Selasa, 28 Oktober 2014

Kedelai Impor Mahal, Kedelai Lokal Sepi Peminat.

Kepala Balai Pemulia Kedelai Muchlish Adie saat menunjukkan benih kedelai varietas baru di Balai Penelitian Tanaman Kacang-kacangan dan Umbi-umbian (BALITKABI) Kendalpayak, Malang, Jawa Timur, Jumat 27 Juli 2012. Varietas baru tersebut adalah persilangan kedelai jenis Davros dengan plasma nutfah 2984 yang diberi nama Kedelai Toleran Kekeringan dan diperkirakan akan dipasarkan akhir tahun 2012. TEMPO/Aris Novia Hidayat
TEMPO.CO, Jakarta - Mahalnya harga kedelai impor akibat melemahnya nilai tukar rupiah terhadap dolar Amerika, tidak membuat permintaan kedelai lokal melonjak. Padahal harga kedelai lokal dibanderol lebih murah. Misalnya di distributor kelas menengah di Pasar Legi, Surakarta, Jawa Tengah, harga kedelai lokal dibanderol Rp 6.600 per kilogram lebih murah dibandingkan kedelai impor yang dipatok Rp 7.900.

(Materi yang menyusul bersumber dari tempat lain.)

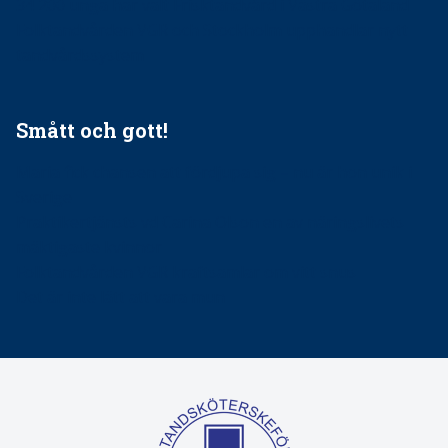
34 200 unga har valt Frisktandvård i Västra Götaland
Folktandvården VGR och Stockholm upphandlar nytt
tandvårdssystem
Smått och gott!
Maria fick chansen att fördjupa sig – nu är hon unik i
Sverige
Praktikertjänsts vd Carina Olson en av näringslivets
mäktigaste kvinnor
Folktandvården VGR kraftsamlar om vitt snus
Det är inte lätt att vara mun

Sofi, pegawai di distributor Dele Mas, mengatakan alasan produsen tahu dan tempe enggan membeli kedelai lokal karena komoditas ini sulit diolah. "Prosesnya lebih lama," katanya saat ditemui Tempo, Senin, 22 September 2014. (Baca: Rupiah Melemah, Harga Tahu Tempe Terancam Naik)

Saat ini, mayoritas petani tengah panen raya di berbagai sentra penanaman kedelai membuat pasokan kedelai lokal membanjiri pasaran. Namun minat produsen tahu dan tempe membeli kedelai lokal tergolong rendah. Lesunya permintaan membuat pedagang kedelai tidak menyediakan kedelai lokal dalam jumlah besar.

Seorang distributor kedelai di Pasar Legi, Surakarta, Santoso mengatakan mengambil kedelai lokal dari Ngawi dan Madiun, Jawa Timur. Menurut dia, kedelai lokal masih dibutuhkan produsen tahun dan tempe sebagai campuran dengan kedelai impor. Komposisinya 1:5 untuk kedelai impor. Santoso menilai dari segi kualitas kedelai impor lebih banyak kotorannya. "Bercampur kerikil dan tanah liat," katanya.